# Schrittmotoren ansteuern



## HDD (1 März 2006)

Hallo,
ich soll in einer Fräse drei Schrittmotoren ansteuern und zwar jeden Antrieb nur über je einen Taster vor und zurück das ganze mit Geschwindigkeitseinstellung über Poti. und Endlagenbegrenzung über Endschalter.
Es war mal eine Steuerung drin die aber komplett defekt ist und von der es keine Unterlagen mehr gibt .
Also bräuchte ich ein Leistungsteil und ein Steuerung das ganze so günstig wie möglich . 
Wenn jemand einen Link zu einem Hersteller hätte oder so was schon mal realisiert hat währe ich sehr dankbar über eine Info.
Und eine Anzeige für den Verfahrweg denke da an Heidenhahn die sind da auch schon mehrfach verbaut.


Mit freundlichen Grüßen

HDD


----------



## Helmut (3 März 2006)

Hallo HDD,

müssen deine drei Stepper synchronisiert werden oder kann jeder einzeln gesteuert werden?

Gruss

Helmut


----------



## HDD (3 März 2006)

Hallo Helmut ,
es soll jeder einzeln verfahren werden.

HDD


----------



## Helmut (3 März 2006)

Hallo HDD,

Günstigste mit bekannte Lösung:

Simatic S7-200 CPU 222 (DC/DC/DC) zusätzlich ein EM253.

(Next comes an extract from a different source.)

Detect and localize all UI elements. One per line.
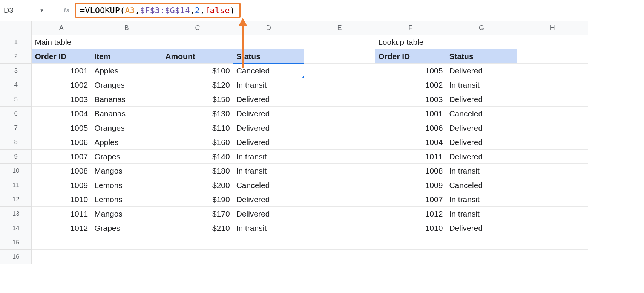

Wahrscheinlich einfacher aber sicher teurer:

Simatic S7-200 CPU 224 oder größer zusätzlich drei EM253.

Unterschiede:
Jede S7-200 CPU (DC/DC/DC) Version hat zwei Pulsausgänge "onboard" damit könntest du schon mal zwei Schrittmotore über Leistungsendstufen steuern. Der dritte über EM353.

CPU ~ 210€, EM253 ~395€

EM253: Rel. und Abs. Bewegungen, Drehrichtung wird selbständig ermittelt, S-Kurve, Referenzpunktfahrt 4 Modi, Tipbetrieb, ...
Steuerpanel für IBS inclusive Modifikation der wichtigsten Parameter kostenloser Bestandteil der SW.

Bei den Onboard kannst nur Rel. Bewegungen ausführen, Drehrichtung must du vorgeben. Kein IBS oder Steuer Tool.

Lad dir doch mal das entsprechende Beispiel von Siemens unter:

www.ad.siemens.de/microset

Viel Spaß.

Helmut


----------



## HDD (3 März 2006)

Hallo Helmut,
danke für die Antwort. Ich habe mittlerweile eine Lösung gefunden die ich einfach über Taster Ansteuern kann.
www.ec-motion.de. 


HDD


----------